Siyaset kavramı her ne kadar toplumda itibarsızlaşmış olsa da sonuçta devleti yönetme sanatıdır. Dolayısıyla siyaseti, siyaset ilmi penceresinden irdeleyerek konuyu anlatmak zorundayız. Bütün kurum ve kuruluşlar dahil olmak üzere en büyük organizasyon olan devleti de yönetmek için bazı donanımları zorunlu hale getirmek gerekmektedir.

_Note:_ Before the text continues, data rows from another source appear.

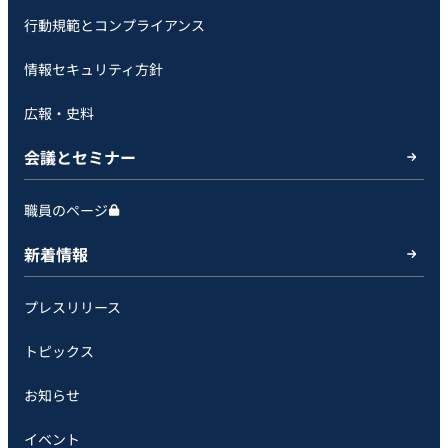
行動規範とコンプライアンス
情報セキュリティ方針
広報・史料
会議とセミナー
職員のページ
新着情報
プレスリリース
トピックス
お知らせ
イベント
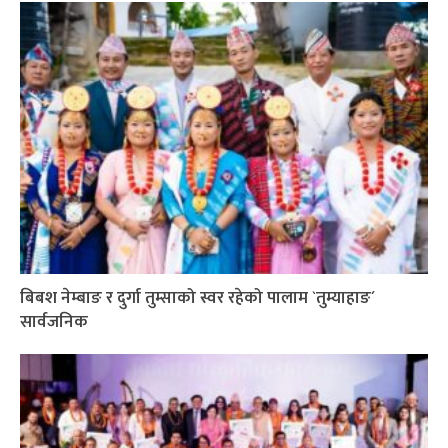
बिबश नेम्बाङ र दुर्गा तुम्साको स्वर रहेको पालाम `तुम्याहाङ´
सार्वजनिक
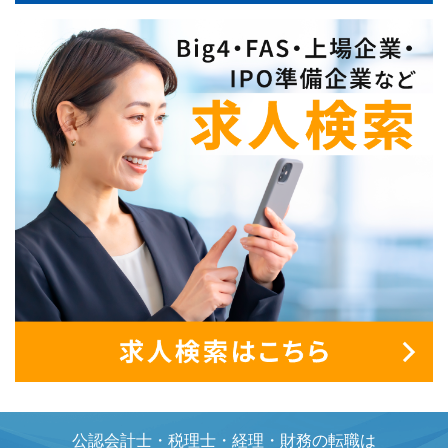
公認会計士・税理士・経理・財務の転職は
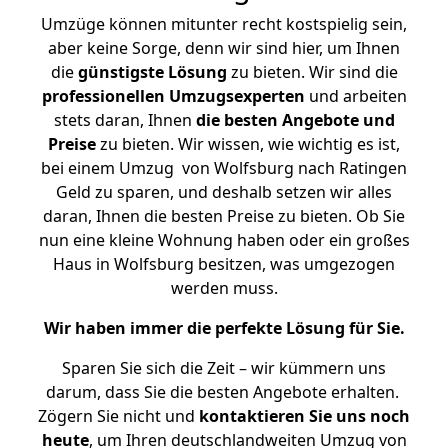
Umzüge können mitunter recht kostspielig sein,
aber keine Sorge, denn wir sind hier, um Ihnen
die
günstigste
Lösung
zu bieten. Wir sind die
professionellen Umzugsexperten
und arbeiten
stets daran, Ihnen
die besten Angebote und
Preise
zu bieten. Wir wissen, wie wichtig es ist,
bei einem Umzug von Wolfsburg nach Ratingen
Geld zu sparen, und deshalb setzen wir alles
daran, Ihnen die besten Preise zu bieten. Ob Sie
nun eine kleine Wohnung haben oder ein großes
Haus in Wolfsburg besitzen, was umgezogen
werden muss.
Wir haben immer die perfekte Lösung für Sie.
Sparen Sie sich die Zeit – wir kümmern uns
darum, dass Sie die besten Angebote erhalten.
Zögern Sie nicht und
kontaktieren Sie uns noch
heute
, um Ihren deutschlandweiten Umzug von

Bu noktada siyasilerimiz, devleti ya da kurumları yönetmek için liyakati değil hedeflerine ulaşmak için popülizm denilen sosyal virüse baş vurmaktadırlar.

Cumhuriyet tarihimiz boyunca Atatürklü yılları saymazsak bütün iktidarlar dönemi siyasilerin popülizme yenik düştüğü ve çevresini tahkim etme adına politikalar geliştirdiği yıllar olarak karşımıza çıkar.

İktidarları döneminde devletin bütün kurum ve kuruluşları liyakatsiz tiplerin elinde bir oyuncağa dönüşür. Devlet bürokrasisi parti militanlarının doldurulduğu, militarizmin ve despotizmin keyfi uygulamalarla tavan yaptığı siyasi duruş olarak karşımıza çıkar. Toplumda da haklı olarak siyasi partilere ve siyasilere karşı olumsuz bir kanaat oluşur.

Türkiye’de Avrupa Birliği sürecinde tek dokunulmayan ve teklif dahi edilmeyen kanun, Siyasi Partiler Yasası‘dır. 12 Eylül döneminin ürünü olan bu yasa ve ona göre şekillenen parti tüzükleri partilerde parti içi demokrasiyi, şeffaflığı, etik değerleri de bir noktada etkisizleştirmiştir.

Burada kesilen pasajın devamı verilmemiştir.